The role of osteoblastic β-adrenergic signaling in breast cancer metastasis to bone
Campbell, James Preston
Metastases are the primary cause of death in breast cancer patients, most often appearing in the bones. Following treatment of the primary cancer, emotional and psychosocial factors within this population hasten time to recurrence and death, however the underlying mechanism(s) remain unclear. Using two mouse models of bone metastasis, we provide experimental evidence that activation of the sympathetic nervous system, which is one of many pathophysiological consequences of severe stress and depression, promotes breast cancer metastasis and progression in the skeleton. Adrenergic signaling in the bone stroma increases cancer cell colonization of bone and accelerates osteolytic bone disease at later stages. We demonstrate that induction of RANKL expression in bone marrow osteoblasts, following β2AR stimulation, increases the migration of metastatic MDA-231 cells in vitro, independently of SDF1-CXCR4 signaling.

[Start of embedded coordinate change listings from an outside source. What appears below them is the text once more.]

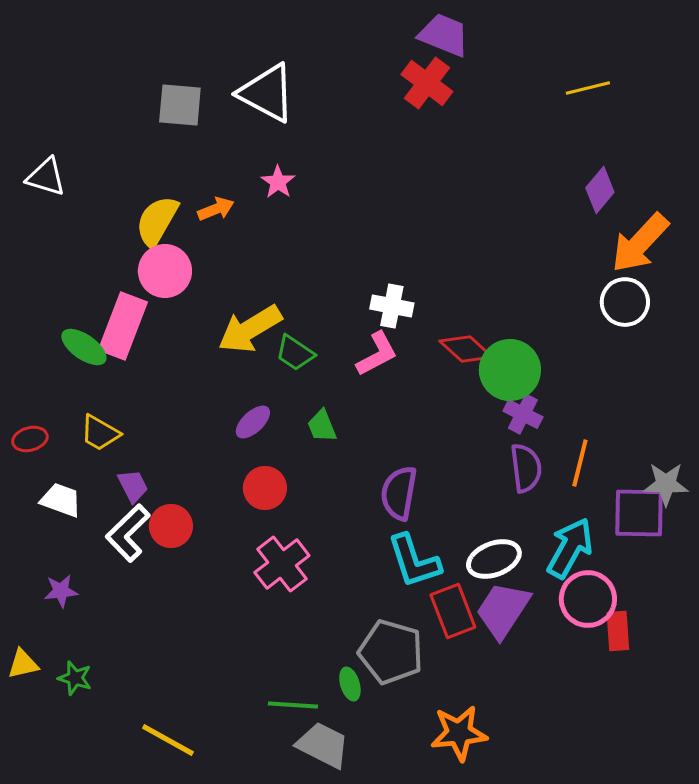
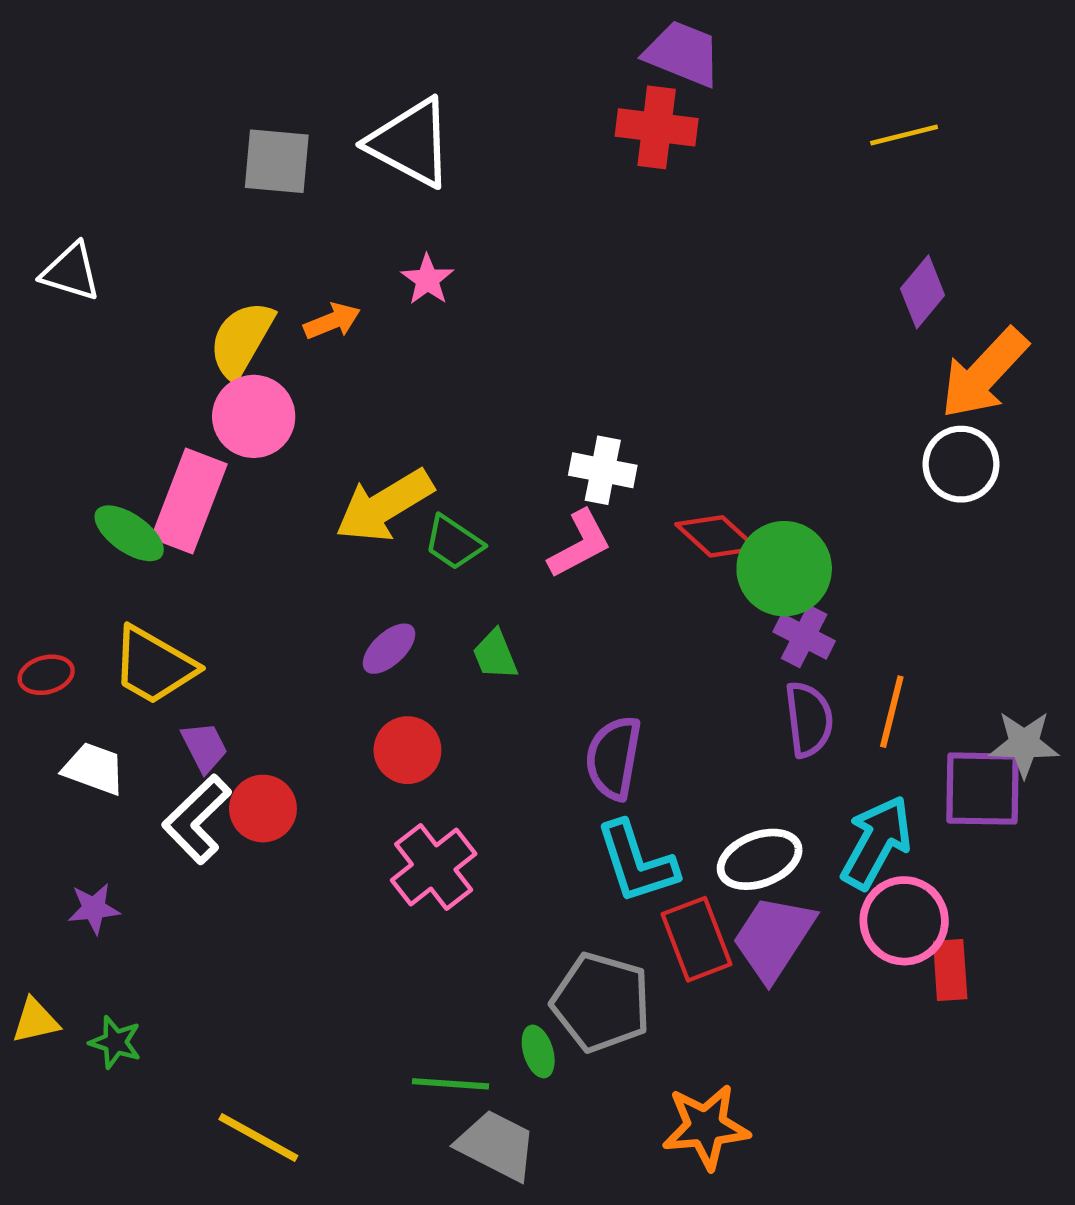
red cross: (427, 83) -> (657, 127), turned -30
yellow trapezoid: (100, 433) -> (154, 666), size x1.4

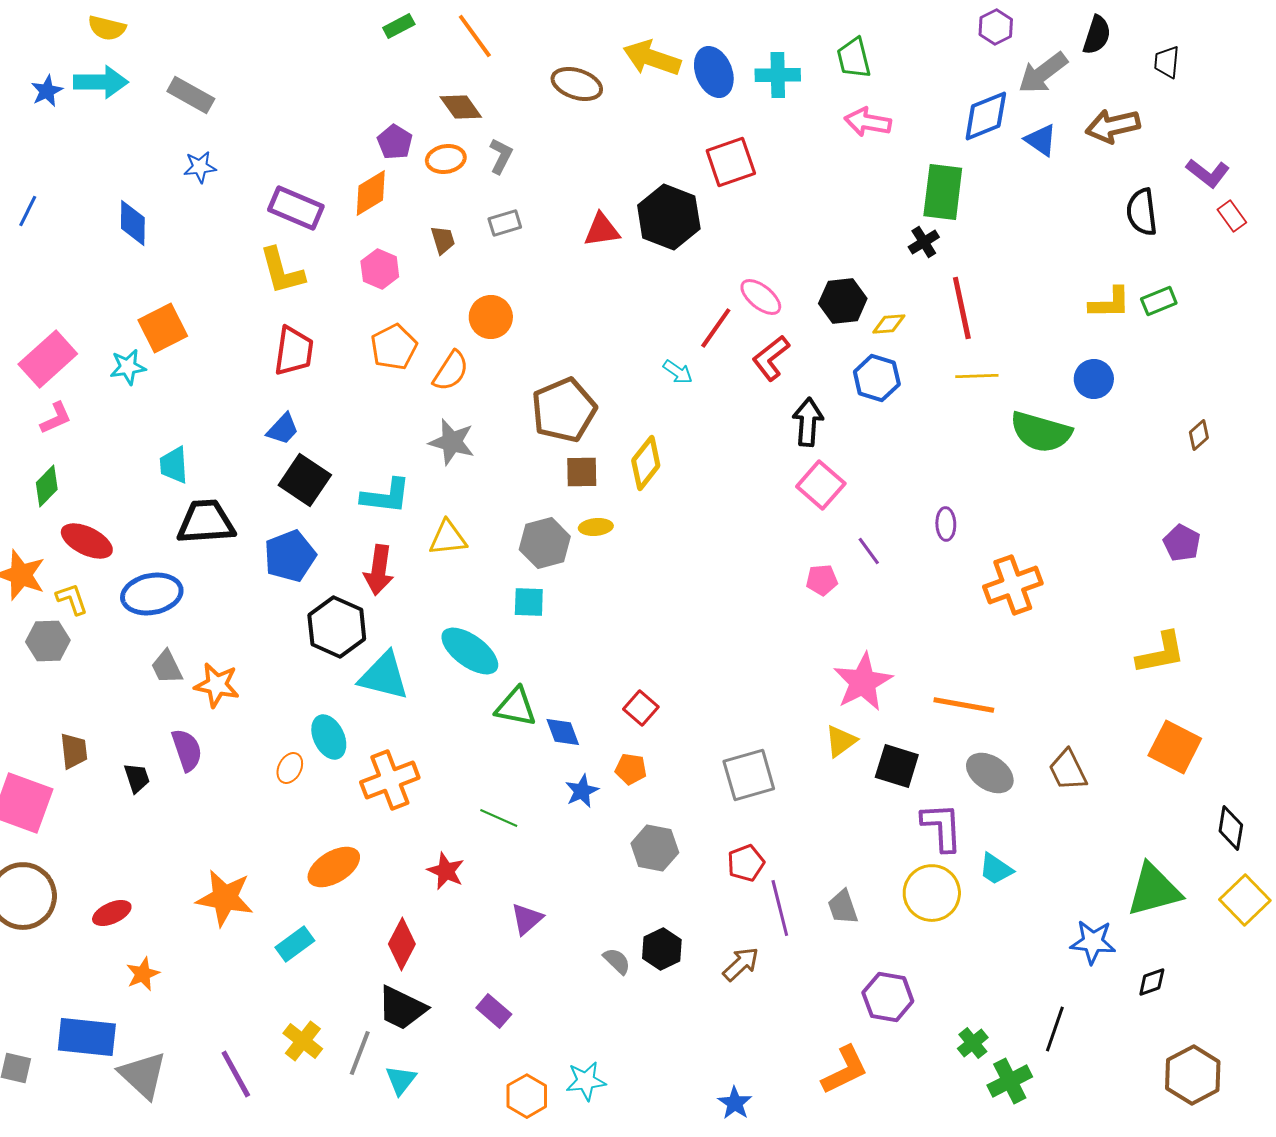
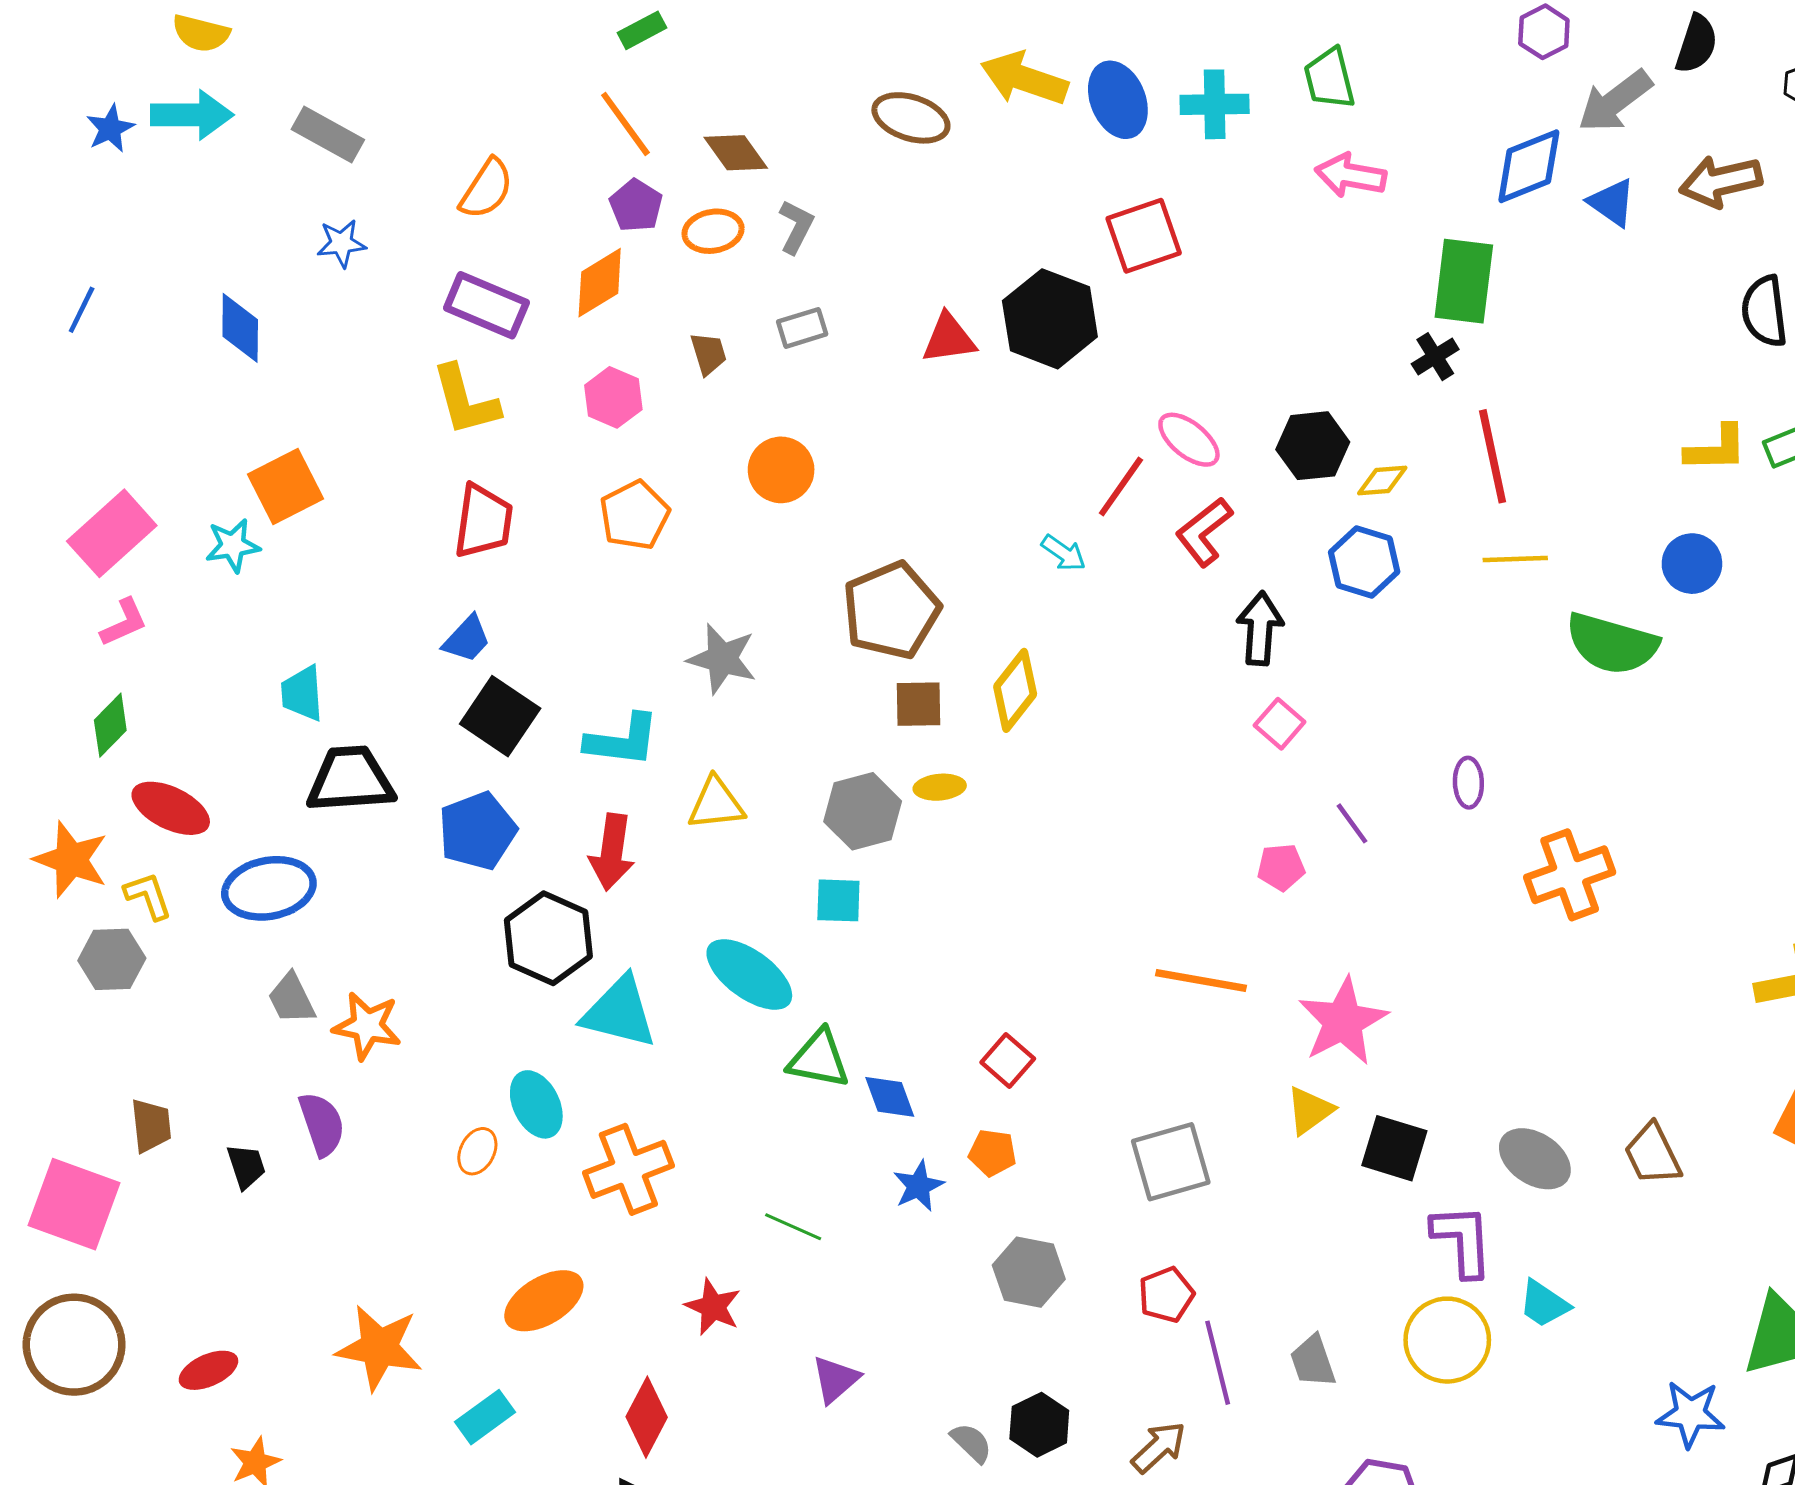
orange line: (475, 36) -> (625, 124), moved
orange semicircle: (451, 371) -> (486, 189), moved
pink square: (821, 485) -> (1280, 724), size x0.7
orange line: (964, 705) -> (1201, 981), moved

We also show that the stimulatory effect of endogenous (chronic stress) or pharmacologic sympathetic activation on breast cancer bone metastasis in vivo can be blocked with the β-blocker propranolol, and by knockdown of RANK expression in MDA-231 cells. These findings indicate that RANKL promotes breast cancer cell metastasis to bone via its pro-migratory effect on breast cancer cells, independently of its effect on bone turnover. In addition to increasing the likelihood of metastasis, we also demonstrate that β2AR signaling can accelerate bone destruction in cancer induced bone disease via osteoblastic RANKL. The emerging clinical implication, supported by recent epidemiological studies, is that βAR-blockers and drugs interfering with RANKL signaling, such as Denosumab, could increase patient survival if used as adjuvant therapy to inhibit both the early colonization of bone by metastatic breast cancer cells and the initiation of the “vicious cycle” of bone destruction induced by these cells.